Ilana Bar a perdu son frère, le soldat Hanan, tué en 1967 par un tir accidentel, et a longtemps porté le poids de cette perte. Elle présente aujourd'hui au Festival international de théâtre de marionnettes du Train Theater à Jérusalem un spectacle où elle raconte l'histoire de son frère et son propre cheminement vers la guérison.
« Je me réveille chaque matin avec une anxiété terrible avant la première, je me demande si je n'ai pas exagéré, si ce n'est pas trop littéral », confie Ilana Bar. « Je me demande si je ne vais pas causer trop de douleur, si je laisserai aussi de la place au rire, si j'apporte un peu d'espoir ou si je ne fais que plonger les gens dans la tristesse ». Bar s'interroge sur tout cela à l'approche du spectacle « Tu étais mort, Dobi » qu'elle présentera le 20 août dans le cadre du Festival international de théâtre de marionnettes du Train Theater.
Dans le spectacle, elle raconte l'histoire de son frère, le soldat Hanan Bar, tué en 1967 par un tir accidentel sur la base où il servait, et le cours de sa vie par la suite. « Quelqu'un qui a vu l'une des répétitions m'a dit que c'était terriblement triste », raconte-t-elle. « J'ai dit "Oh non", et il a répondu "Pas oh non. Enfin, je peux ressentir". Il est important pour moi que les gens puissent ressentir, puissent s'exprimer, puissent communiquer entre eux et vivre un peu mieux ».
Le Festival international de théâtre de marionnettes du Train Theater fête cette année ses 35 ans. Il aura lieu du 16 au 20 août à Jérusalem. Dans « Tu étais mort, Dobi », destiné aux 12 ans et plus, participe également un petit ours en plastique avec lequel Bar discute. Elle dépeint un monde où il est permis de parler de tout, surtout de ce dont les adultes ont peur de parler avec les enfants. Ce sont de petites histoires sur la vie et la mort, des souvenirs drôles, tristes et étranges, qui permettent de toucher une grande solitude.
Bar, 69 ans, a grandi au kibboutz Hulata et vit à Tel-Aviv depuis des décennies. Elle est artiste et l'une des fondatrices de « Ha-Garage », une école d'art pour les personnes confrontées à des crises mentales. Son frère Hanan a été tué le 22 juillet 1967, peu après la fin de la guerre des Six Jours, à l'âge de 18 ans. Bar avait alors 10 ans.
« J'ai une très grande obscurité depuis le moment où mon père m'a informée », partage-t-elle. « Beaucoup de choses ont été effacées pour moi. J'ai un souvenir physique, où nous courions main dans la main, et je garde ce souvenir très précieusement. Hanan était un garçon très calme et charismatique, considéré comme un leader. Il était apparemment très intelligent, talentueux, introverti et timide ».

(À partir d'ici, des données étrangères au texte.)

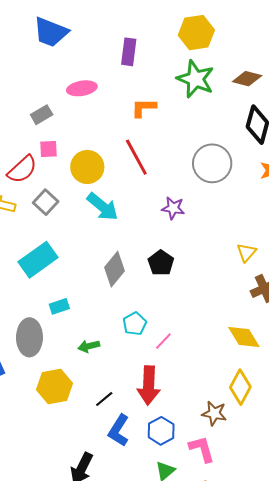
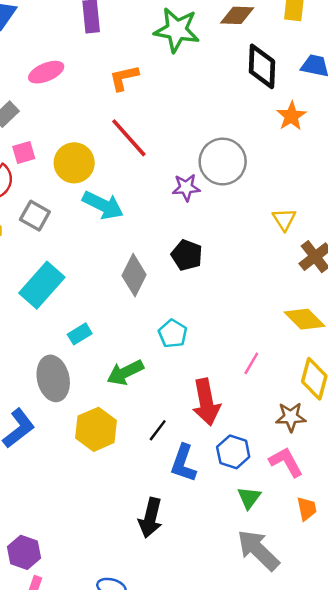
gray circle: (212, 163) -> (223, 162), moved
pink line: (163, 341) -> (251, 363), moved
green arrow: (89, 346) -> (125, 373), size x1.4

Concernant l'absence de deuil ouvert dans sa communauté, elle note : « Mes parents avaient immigré d'Allemagne et n'ont pas fait la Shiva. Je ne sais pas dire avec certitude pourquoi. Avec le recul, je comprends que c'était une petite communauté, et ils étaient impuissants et confus. Tout cela n'a pas été évoqué pendant toutes ces années, et tout bouillonnait sous la surface ».
Elle admet qu'elle a dû faire face au fait que son frère n'est pas tombé en héros de guerre. « Je ne savais pas où placer cela en moi. Il n'y avait pas de thérapie pour les frères et sœurs endeuillés. J'étais très seule. Après la mort de mon frère, on m'a envoyée étudier la danse. Je sens que cela a sauvé ma vie, car là-bas, je me suis un peu exprimée ».
« Ces dernières années, j'entends parler des tragédies du 7 octobre et après, et je pense – où placer ce que j'ai vécu ? », partage Bar. « À Ha-Garage, je me sens à l'aise ; là-bas, l'Ilana de 10 ans fait enfin entendre sa voix. D'une certaine manière, je sens que mon frère est présent dans ma vie en ce moment plus que jamais, et je suis heureuse de pouvoir enfin ressentir. J'étais une maître pour ériger des murs. Maintenant, je m'autorise à ressentir ».
Sentez-vous qu'aujourd'hui vous avez réussi à traiter la tragédie ? « Au fil des ans, j'ai suivi de nombreuses thérapies. Dans le nouveau spectacle, je me concentre sur mon frère et sur ce que j'ai vécu. Je n'ai aucun doute que quelque chose de nouveau m'arrive suite à cet engagement sur scène ».